Так ли уж голодают десятки тысяч бхаратанцев, проживающих в лагерях, которые обступают Окалину Ада, — это было вопросом спорным. Международные гуманитарные организации уверяли, что голодают, и рассылали по всему миру брошюры с призывами о помощи, обращенными к людям вроде Иванки Зильбермахер, — она и помогала, щедро, даже до появления первых намеков на то, что работа мужа приведет ее сюда. Однако другие наблюдатели высказывались более цинично. Лидия держалась того мнения, что мужчины-бхаратанцы живут в свое удовольствие — пролеживают бока по лагерям, болтая друг с другом, пожевывая листья лата, попивая самогонку, которую они сбраживали из поставляемого им в виде гуманитарной помощи зерна, да зачиная новых маленьких бхаратанцев.
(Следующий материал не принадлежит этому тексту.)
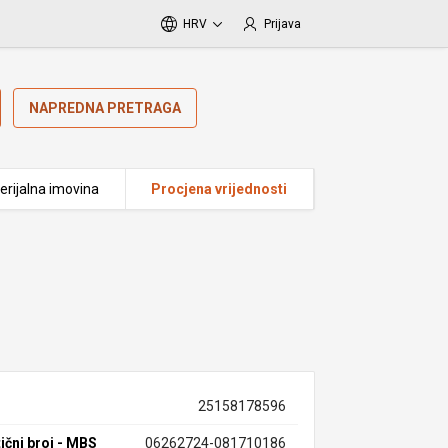
HRV
Prijava
NAPREDNA PRETRAGA
erijalna imovina
Procjena vrijednosti
25158178596
ični broj - MBS
06262724-081710186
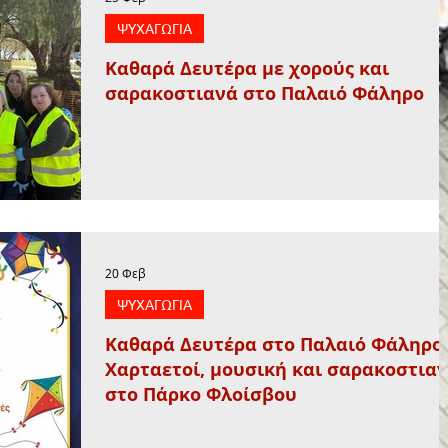
ΨΥΧΑΓΩΓΙΑ
Καθαρά Δευτέρα με χορούς και
σαρακοστιανά στο Παλαιό Φάληρο
20 Φεβ
ΨΥΧΑΓΩΓΙΑ
Καθαρά Δευτέρα στο Παλαιό Φάληρο:
Χαρταετοί, μουσική και σαρακοστια
στο Πάρκο Φλοίσβου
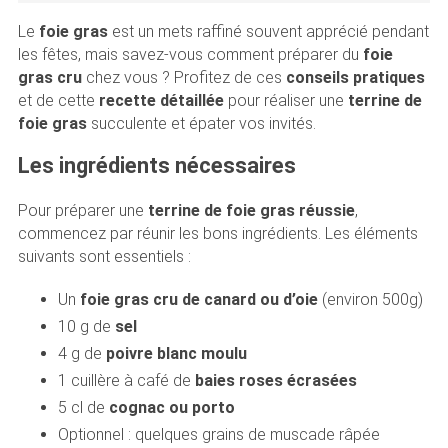
Le
foie gras
est un mets raffiné souvent apprécié pendant
les fêtes, mais savez-vous comment préparer du
foie
gras cru
chez vous ? Profitez de ces
conseils pratiques
et de cette
recette détaillée
pour réaliser une
terrine de
foie gras
succulente et épater vos invités.
Les ingrédients nécessaires
Pour préparer une
terrine de foie gras réussie
,
commencez par réunir les bons ingrédients. Les éléments
suivants sont essentiels :
Un
foie gras cru de canard ou d’oie
(environ 500g)
10 g de
sel
4 g de
poivre blanc moulu
1 cuillère à café de
baies roses écrasées
5 cl de
cognac ou porto
Optionnel : quelques grains de muscade râpée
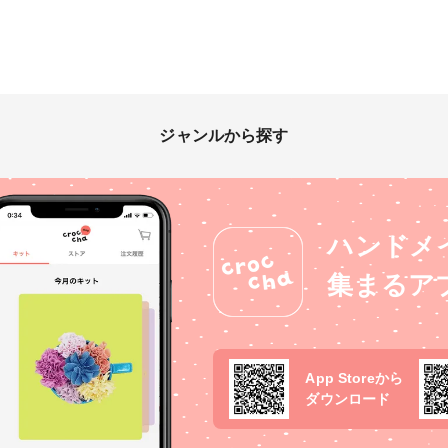
ジャンルから探す
ハンドメ
集まるア
App Storeから
ダウンロード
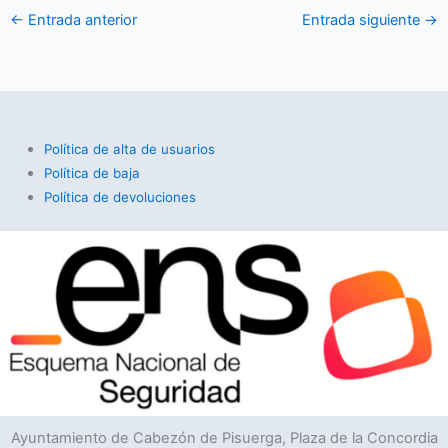
←
Entrada anterior
Entrada siguiente
→
Política de alta de usuarios
Política de baja
Política de devoluciones
Ayuntamiento de Cabezón de Pisuerga, Plaza de la Concordia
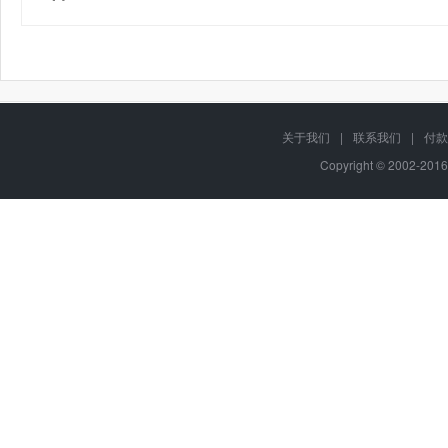
关于我们
|
联系我们
|
付款
Copyright © 2002-201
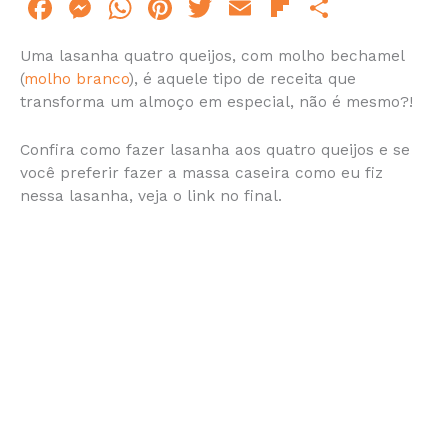
F
M
W
Pi
T
E
Fl
S
a
e
h
n
w
m
ip
h
Uma lasanha quatro queijos, com molho bechamel
c
s
at
te
itt
ai
b
ar
(
molho branco
), é aquele tipo de receita que
e
s
s
re
er
l
o
e
transforma um almoço em especial, não é mesmo?!
b
e
A
st
ar
Confira como fazer lasanha aos quatro queijos e se
o
n
p
d
você preferir fazer a massa caseira como eu fiz
o
g
p
nessa lasanha, veja o link no final.
k
er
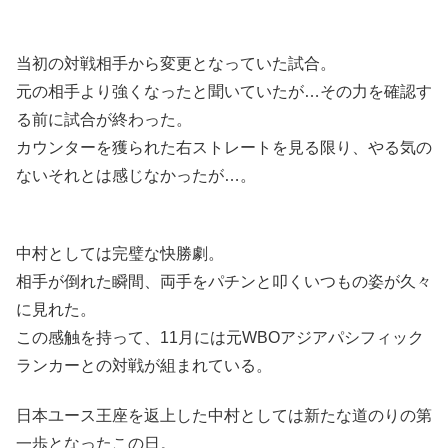
当初の対戦相手から変更となっていた試合。
元の相手より強くなったと聞いていたが…その力を確認す
る前に試合が終わった。
カウンターを獲られた右ストレートを見る限り、やる気の
ないそれとは感じなかったが…。
中村としては完璧な快勝劇。
相手が倒れた瞬間、両手をパチンと叩くいつもの姿が久々
に見れた。
この感触を持って、11月には元WBOアジアパシフィック
ランカーとの対戦が組まれている。
日本ユース王座を返上した中村としては新たな道のりの第
一歩となったこの日。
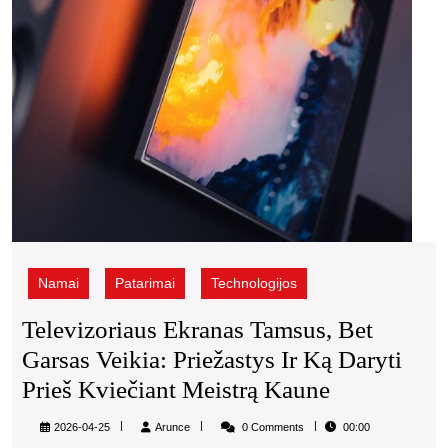
ir
ką
daryti
prieš
kvieč
meist
Kaun
Namai
Patarimai
Technologijos
Televizoriaus Ekranas Tamsus, Bet
Garsas Veikia: Priežastys Ir Ką Daryti
Televizoria
Prieš Kviečiant Meistrą Kaune
Ekranas
Arunce
2026-04-25
Arunce
0 Comments
00:00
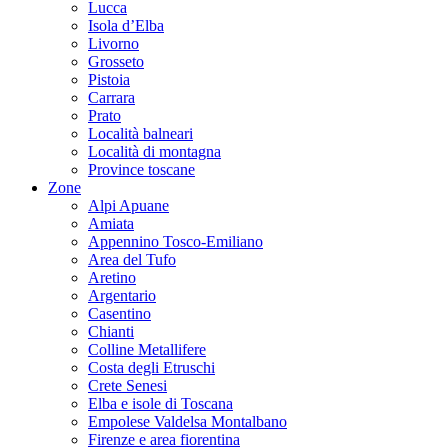
Lucca
Isola d’Elba
Livorno
Grosseto
Pistoia
Carrara
Prato
Località balneari
Località di montagna
Province toscane
Zone
Alpi Apuane
Amiata
Appennino Tosco-Emiliano
Area del Tufo
Aretino
Argentario
Casentino
Chianti
Colline Metallifere
Costa degli Etruschi
Crete Senesi
Elba e isole di Toscana
Empolese Valdelsa Montalbano
Firenze e area fiorentina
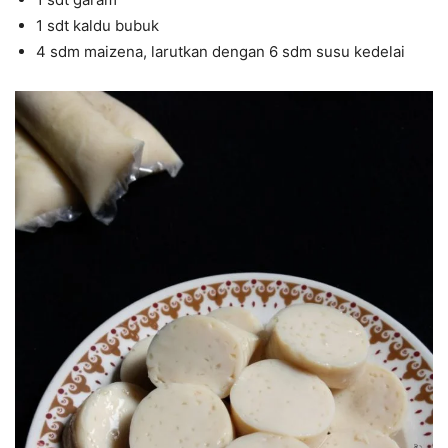
1 sdt kaldu bubuk
4 sdm maizena, larutkan dengan 6 sdm susu kedelai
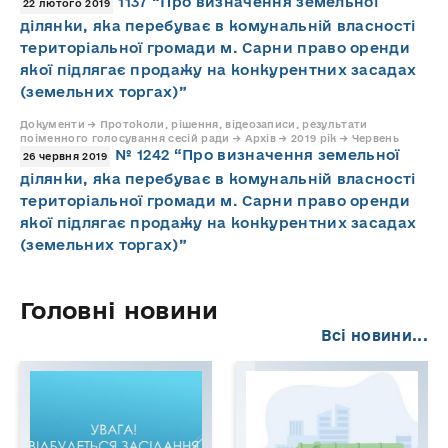
1137 “Про визначення земельної
22 лютого 2019
ділянки, яка перебуває в комунальній власності
територіальної громади м. Сарни право оренди
якої підлягає продажу на конкурентних засадах
(земельних торгах)”
Документи → Протоколи, рішення, відеозаписи, результати
поіменного голосування сесій ради → Архів → 2019 рік → Червень
№ 1242 “Про визначення земельної
26 червня 2019
ділянки, яка перебуває в комунальній власності
територіальної громади м. Сарни право оренди
якої підлягає продажу на конкурентних засадах
(земельних торгах)”
Головні новини
Всі новини...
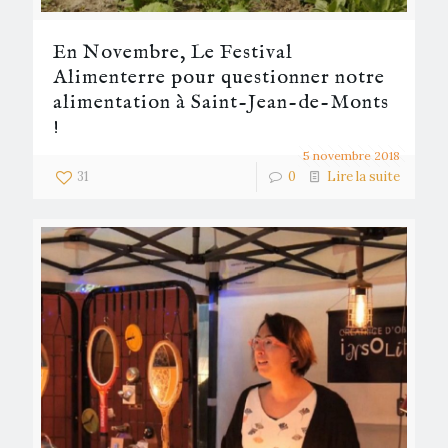
En Novembre, Le Festival
Alimenterre pour questionner notre
alimentation à Saint-Jean-de-Monts
!
5 novembre 2018
31
0
Lire la suite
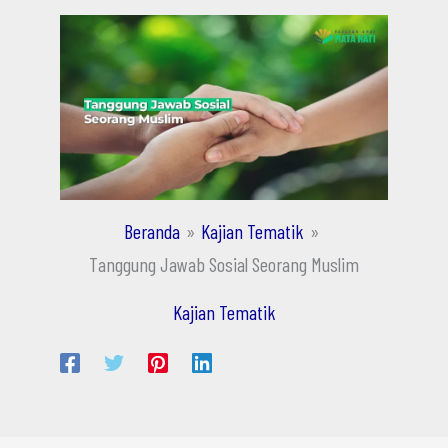
Beranda
Kajian Tematik
Tanggung Jawab Sosial Seorang Muslim
Kajian Tematik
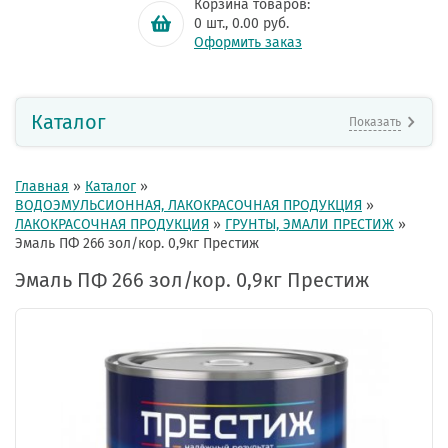
Корзина товаров:
0
шт.,
0.00
руб.
Оформить заказ
Каталог
Показать
Главная
»
Каталог
»
ВОДОЭМУЛЬСИОННАЯ, ЛАКОКРАСОЧНАЯ ПРОДУКЦИЯ
»
ЛАКОКРАСОЧНАЯ ПРОДУКЦИЯ
»
ГРУНТЫ, ЭМАЛИ ПРЕСТИЖ
»
Эмаль ПФ 266 зол/кор. 0,9кг Престиж
Эмаль ПФ 266 зол/кор. 0,9кг Престиж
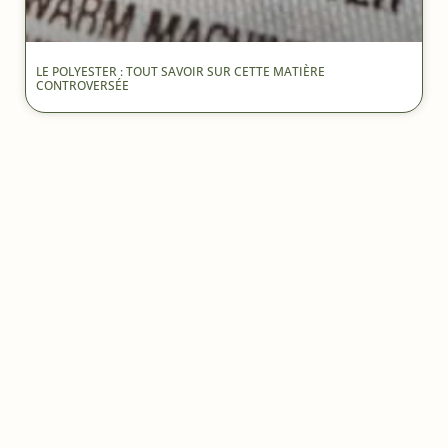
LE POLYESTER : TOUT SAVOIR SUR CETTE MATIÈRE
CONTROVERSÉE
— Если бы они оторвали задницы от земли и начали выращивать что-нибудь съедобное или, типа того, помогали бы женщинам в домашних делах, стряпне, сборе кореньев и прочем, жизнь здесь, глядишь, и наладилась бы, — как-то сказала она. — Небось, чтобы хариться, сил у них хватает, так?

— Ну зачем так говорить? — вздохнула Иванка. — Знаешь же, нам это слово не нравится.